You are viewing a plain text version of this content. The canonical link for it is here.
Posted to user@tika.apache.org by Alec Swan <al...@gmail.com> on 2012/05/16 23:41:01 UTC

Tika fails to extract text from very large files

Hello,

Our tests indicate that while Tika can extract text from average files
it fails to extract text from large files of certain types. In our
tests Tika extracted 0 characters from 100 MB PPTX, 60 MB DOCX and 113
MB PDF files. However, it extracted the right text from 94MB TXT file.
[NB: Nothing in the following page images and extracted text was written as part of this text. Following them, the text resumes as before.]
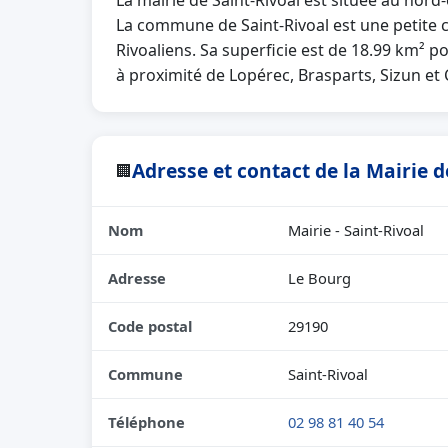
La mairie de Saint-Rivoal est située au nord
La commune de Saint-Rivoal est une petite
Rivoaliens. Sa superficie est de 18.99 km² p
à proximité de Lopérec, Brasparts, Sizun e
Adresse et contact de la Mairie d
🏢
Nom
Mairie - Saint-Rivoal
Adresse
Le Bourg
Code postal
29190
Commune
Saint-Rivoal
Téléphone
02 98 81 40 54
Is this Tika's limitation? How can we troubleshoot this?

Thanks,

Alec

Re: Tika fails to extract text from very large files

Posted by Nick Burch <ni...@alfresco.com>.
On Wed, 16 May 2012, Alec Swan wrote:
> Tika's parse() method is taking an InputStream as a parameter, so why
> does it consume so much memory? Can't it stage the file behind the
> scenes? Does Tika try to load the entire stream in memory all the
> time?

Not all file formats support stream based parsing, many can only be 
sensibly parsed in a DOM-like way. For those, the who file needs to be 
loaded into memory (and processed!) before the parser can work on them. 
PDF, DOCX and friends are some of the formats for which this is the case

Also, some parsers work better with a File, so if you're low on memory try 
using TikaInputStream.get(File), it may make a small difference

Nick

Re: Tika fails to extract text from very large files

Posted by Alec Swan <al...@gmail.com>.
Nick, you were right. We tracked down the code that was swallowing the
exception. After that I gave it 1024MB of heap space and it still ran
out of memory while parsing 60 MB DOCX.

Tika's parse() method is taking an InputStream as a parameter, so why
does it consume so much memory? Can't it stage the file behind the
scenes? Does Tika try to load the entire stream in memory all the
time?

On Wed, May 16, 2012 at 4:08 PM, Nick Burch <ni...@alfresco.com> wrote:
> On Wed, 16 May 2012, Alec Swan wrote:
>>
>> Memory consumption stays under 90MB which is less than max heap size
>> (128M). No out-of-memory errors are thrown during test
>
>
> There is absolutely no way that you're going to be able to parse a PDF,
> DOC/DOCX or PPT/PPTX of more than about 20mb in size on a 128mb heap (and
> even that may be pushing it on some of them). Something is blowing up, I'd
> make sure you're not accidently eating the exception
>
> Nick

Re: Tika fails to extract text from very large files

Posted by Nick Burch <ni...@alfresco.com>.
On Wed, 16 May 2012, Alec Swan wrote:
> Memory consumption stays under 90MB which is less than max heap size
> (128M). No out-of-memory errors are thrown during test

There is absolutely no way that you're going to be able to parse a PDF, 
DOC/DOCX or PPT/PPTX of more than about 20mb in size on a 128mb heap (and 
even that may be pushing it on some of them). Something is blowing up, I'd 
make sure you're not accidently eating the exception

Nick

Re: Tika fails to extract text from very large files

Posted by Alec Swan <al...@gmail.com>.
Memory consumption stays under 90MB which is less than max heap size
(128M). No out-of-memory errors are thrown during test.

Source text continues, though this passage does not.